A near-Earth object is an asteroid or comet which passes close to the Earth's orbit. In technical terms, a NEO is considered to have a trajectory that brings it within 1.3 astronomical units of the Sun and hence within 0.3 astronomical units, or approximately 45 million kilometers, of the Earth's orbit.
NEOS represent potentially catastrophic threats to our planet. The International Asteroid Warning Network (IAWN) and the Space Mission Planning Advisory Group (SMPAG) are two entities established in 2014 as a result of United Nations-endorsed recommendations, and represent important mechanisms at the global level for strengthening coordination in the area of planetary defense.TThe scientific interest in comets and asteroids is due largely to their status as the relatively unchanged remnant debris from the solar system formation process some 4.6 billion years ago. The giant outer planets (Jupiter, Saturn, Uranus, and Neptune) formed from an agglomeration of billions of comets, and the leftover bits and pieces from this formation process are the comets we see today. Likewise, today’s asteroids are the bits and pieces left ove from the initial agglomeration of the inner planets that include Mercury, Venus, Earth, and Mars.

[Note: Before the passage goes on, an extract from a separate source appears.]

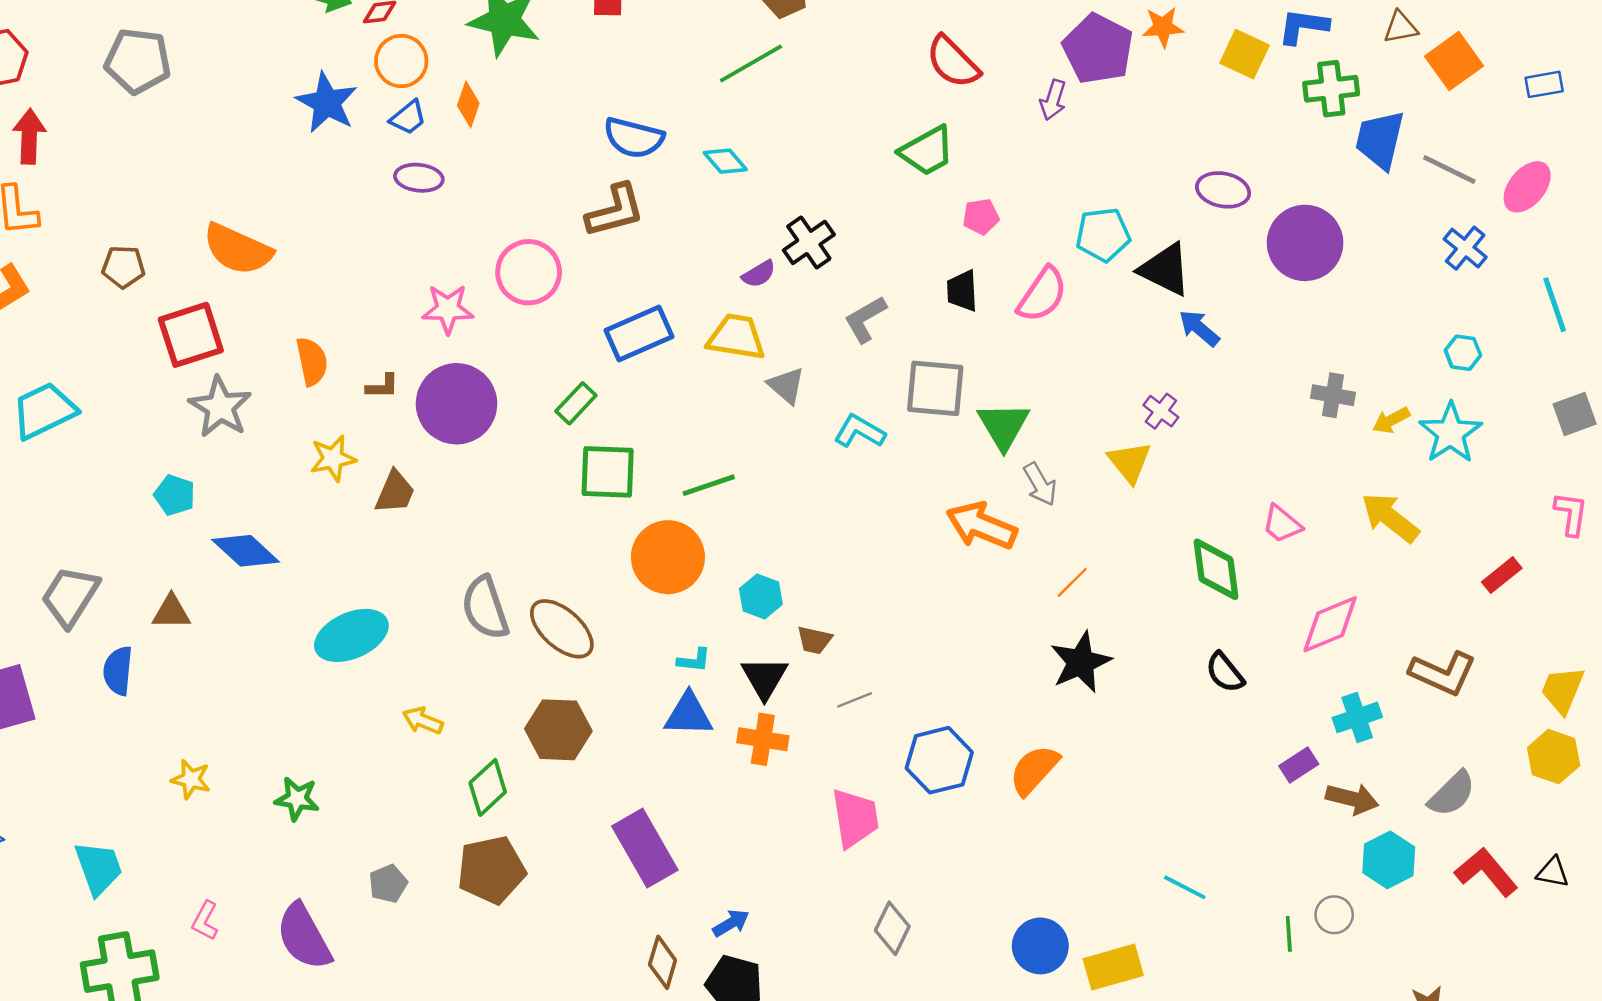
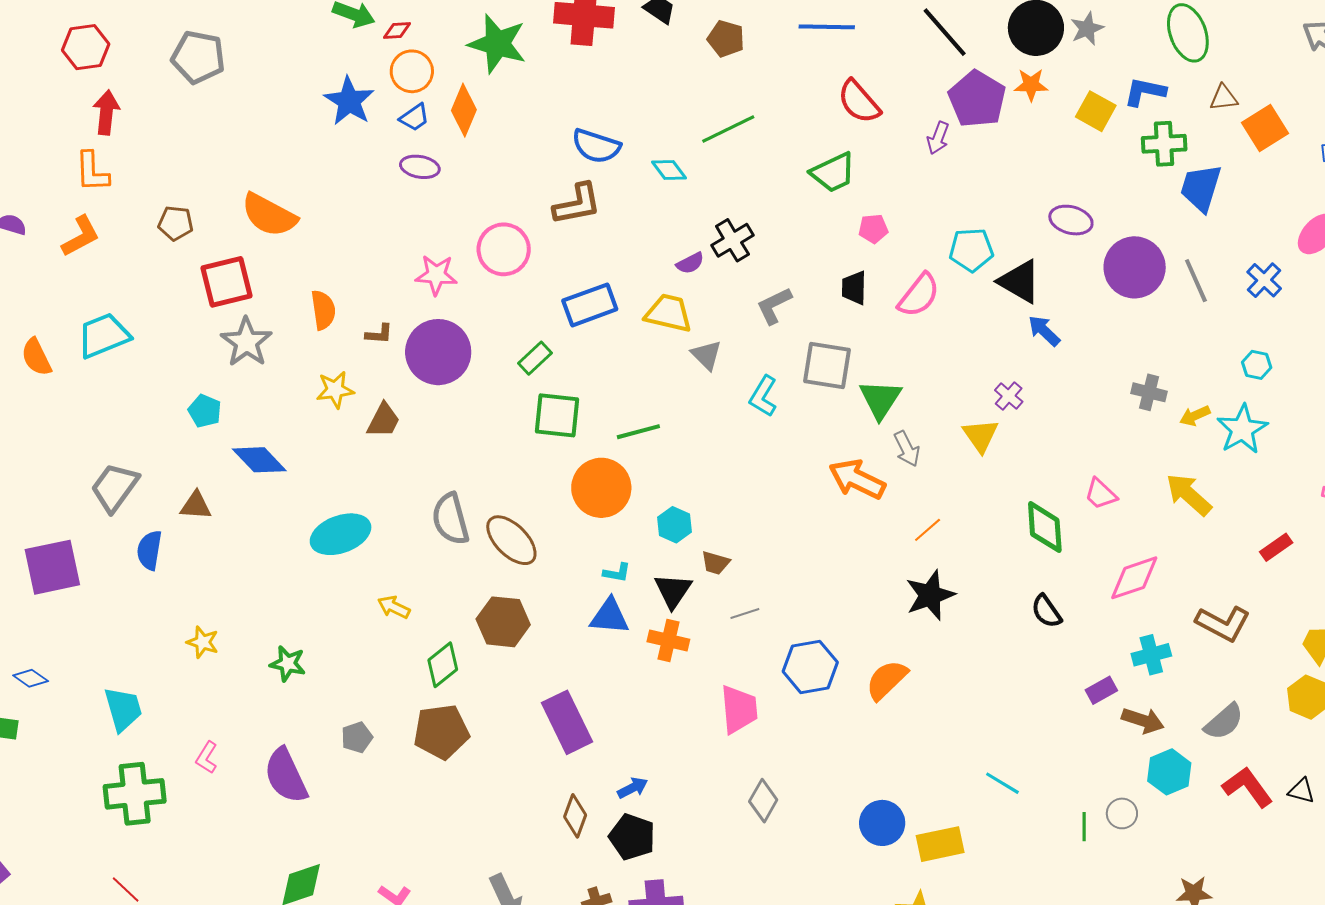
green line: (751, 64) -> (728, 129), moved
orange diamond: (468, 104) -> (464, 110), size x1.4
gray line: (1449, 169) -> (1196, 281), moved, turned 36
cyan L-shape: (860, 431) -> (763, 396), turned -93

As the primitive, leftover building blocks of the solar system formation process, comets and asteroids offer clues to the chemical mixture from which the planets formed some 4.6 billion years ago. If we wish to know the composition of the primordial mixture from which the planets formed, then we must determine the chemical constituents of the leftover debris from this formation process - the comets and asteroids.